Desde luego, el Fiscal ha obrado en ejercicio de sus facultades, y por su parte el Procurador reclama, con razón, que se haya iniciado todo simplemente por un anónimo.
Y es que la tesis del Procurador no es descabellada. Sin descalificar la posición de la Fiscalía -adoptada talvez en virtud del artículo 250 de la Constitución-, el orígen de las diligencias -el anónimo- nos produce inmensa desconfianza.
El ordenamiento jurídico debería prohibir -hoy no lo hace- que las autoridades iniciaran cualquier actuación penal o disciplinaria con base en un anónimo, primero por la debilidad que muestra quien no da la cara y prefiere tirar la piedra desde la oscuridad, y segundo por la desventaja en que se encuentra el incriminado, quien además de ser sorprendido está desarmado ante su detractor, y totalmente indefenso, en cuanto imposibilitado para controvertir las supuestas pruebas en su contra.
Las dificultades son mayores para un personaje público, como el Procurador, toda vez que el anónimo se reproduce en los medios de comunicación, causando enorme daño (impune) a su honra y a su buen nombre, y bien se sabe que, esparcida la especie y estimulado el morbo colectivo, aun la exoneración posterior o el archivo de las diligencias, o la preclusión, no son suficientes para restablecer la imagen pública del afectado. Infortunadamente, para la masa -recordemos a Ortega- no existe la presunción de inocencia.
Quien se atreva a denunciar a alguien, mediante anónimo, por cualquier delito o falta disciplinaria, desacredita -al esconderse- su propio dicho, y no debería ser atendido por las autoridades. Al menos una responsabilidad mínima tendría que exigirse a quien denuncia.

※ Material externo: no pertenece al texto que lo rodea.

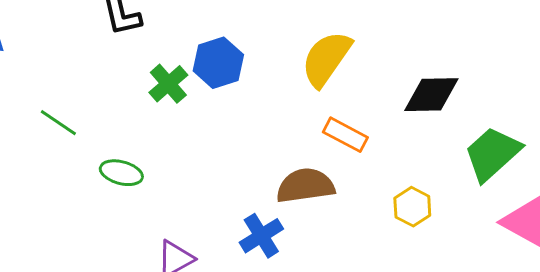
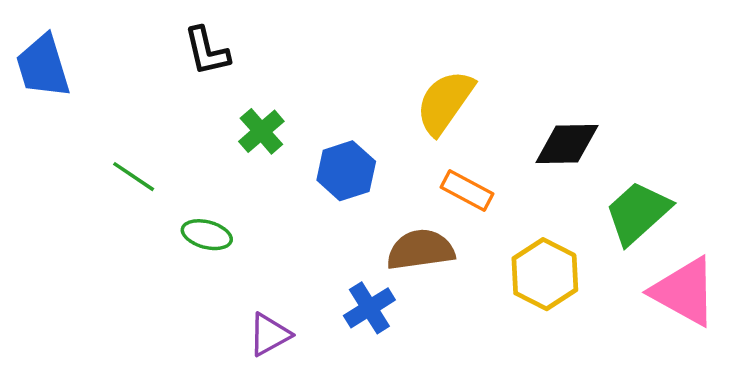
blue hexagon: (218, 63) -> (346, 171), moved
yellow hexagon: (412, 207) -> (545, 274), size x1.5

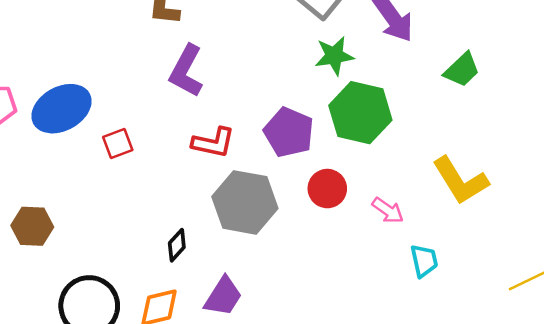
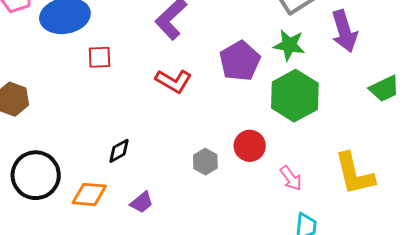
purple pentagon: (289, 132) -> (240, 61), moved
gray hexagon: (245, 202) -> (205, 162), moved, size x0.5
purple trapezoid: (223, 296) -> (142, 202), size x0.7

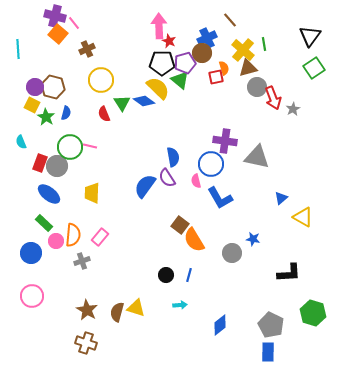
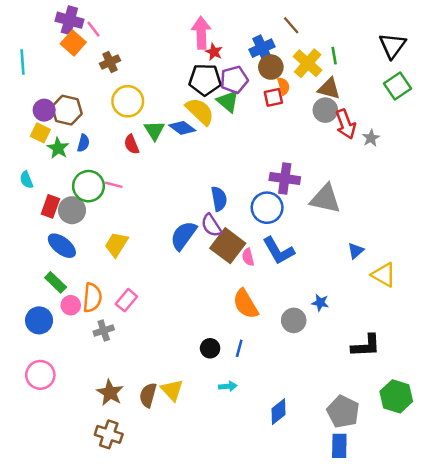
brown circle: (202, 53) -> (271, 67), moved
brown triangle: (248, 68) -> (329, 89), moved, turned 30
pink semicircle: (196, 181) -> (248, 257), moved
yellow trapezoid: (92, 193) -> (116, 244), turned 30
brown square: (180, 225) -> (228, 246), moved, size x1.5
yellow triangle: (136, 308) -> (172, 390), turned 30

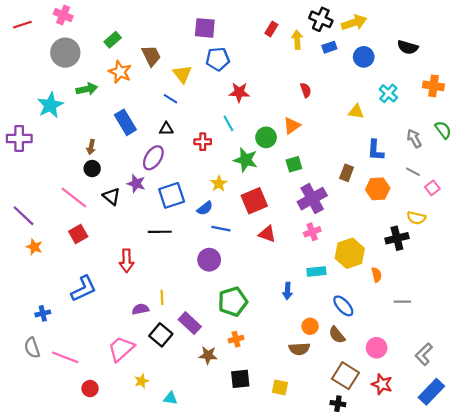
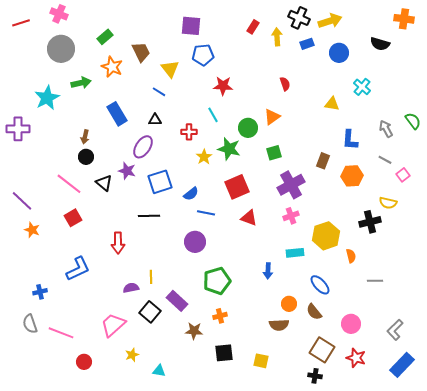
orange cross: (433, 86) -> (404, 19), moved
yellow star: (219, 184) -> (204, 157), moved

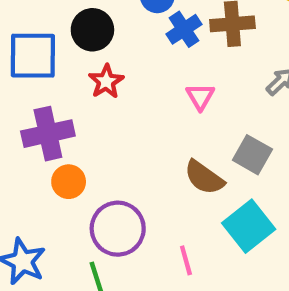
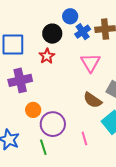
black circle: (92, 30) -> (52, 34), moved
pink triangle: (200, 96) -> (90, 63), size x1.5
orange circle: (69, 182) -> (33, 110), moved

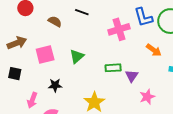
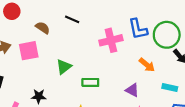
pink square: (45, 54) -> (29, 51), moved
green rectangle: (113, 68) -> (90, 82), moved
purple triangle: (132, 76) -> (132, 90), moved, turned -40

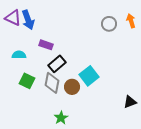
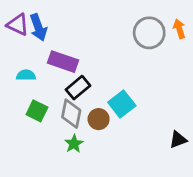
gray circle: (109, 24) -> (149, 33), size x1.5
purple rectangle: (46, 45) -> (63, 62), size x1.5
green star: (61, 118) -> (74, 144), moved

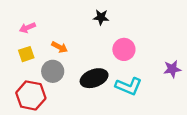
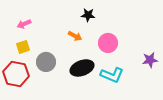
orange arrow: (60, 47) -> (75, 36), moved
red hexagon: (31, 95) -> (16, 74), moved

El denunciado debe conocer al denunciante, para contradecirlo, para controvertir las pruebas que aporta, para desenmascararlo, si se trata -como muy probablemente ocurre- de algún enemigo hipócrita que lo saluda en las mañanas y remite anónimos en contra suya por las tardes.
Mi convicción es la de que -salvo casos muy contados de verdadero peligro para el denunciante (el que podría ser establecido y controlado por la autoridad)- el denunciante anónimo se agazapa con el objeto de atacar a mansalva, es cobarde, y tiene muy seguramente motivos inconfesables.